Pharmacokinetics of 4HCY correlate with IBW PTCy dosing and the apparent clinical benefits of reduced-dose PTCy. (A-B) The area-under-the-curve (AUC) of cyclophosphamide (CY) and its active metabolite 4HCY were measured for patients in all DLs although 2 DL2 patients had missing samples precluding AUC calculations. ∗P < .05; ∗∗P < .01. (C-D) For each patient, the relationship between PTCy weight-based dose and 4HCY AUC were compared using either the (C) ABW or (D) IBW for the PTCy dose calculation. Spearman correlation coefficients (ρ) and associated P values are shown. Colors reflect the race/ethnicity of individual patients.

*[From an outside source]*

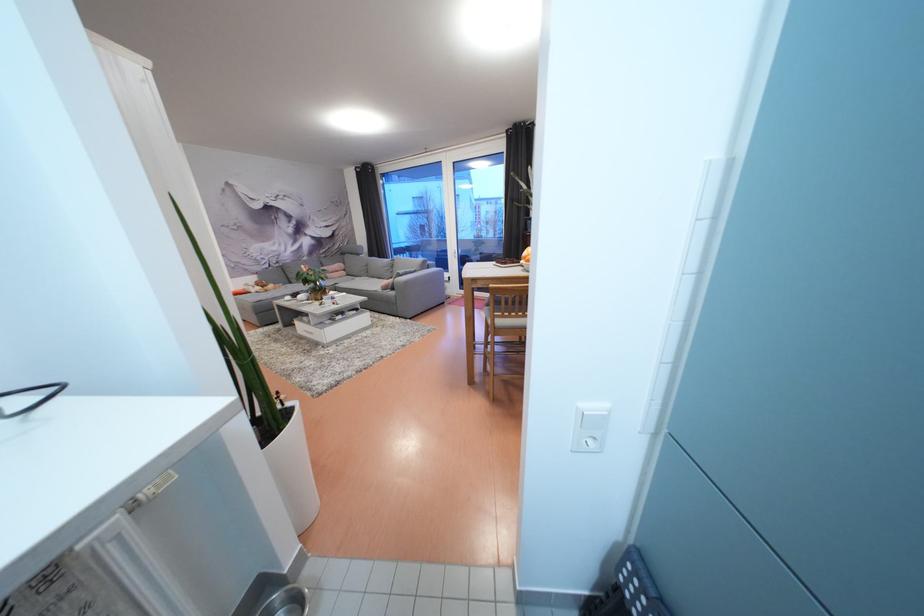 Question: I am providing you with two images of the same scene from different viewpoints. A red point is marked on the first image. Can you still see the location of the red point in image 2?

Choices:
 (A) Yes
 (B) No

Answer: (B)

Green = White/Hispanic; red = White/Non-Hispanic; yellow = African-American; orange = Asian; light blue = American Indian/Alaskan Native; dark blue = multiracial. (E-H) Measured 4HCY exposures significantly correlated with clinical outcomes that appeared superior for ID-PTCy compared with HD-PTCy, including (E) time to neutrophil engraftment, (F) duration of mucositis (oral, pharyngeal, and/or rectal), and (G) absolute number of CD4+ T cells in the blood on day +14. Patients with graft failure, mixed T-cell chimerism, or those receiving tocilizumab (n = 1) were excluded from panels E-G. (H) No difference was seen in 4HCY exposure among evaluable ID-PTCy–treated patients with regard to the development of cGVHD.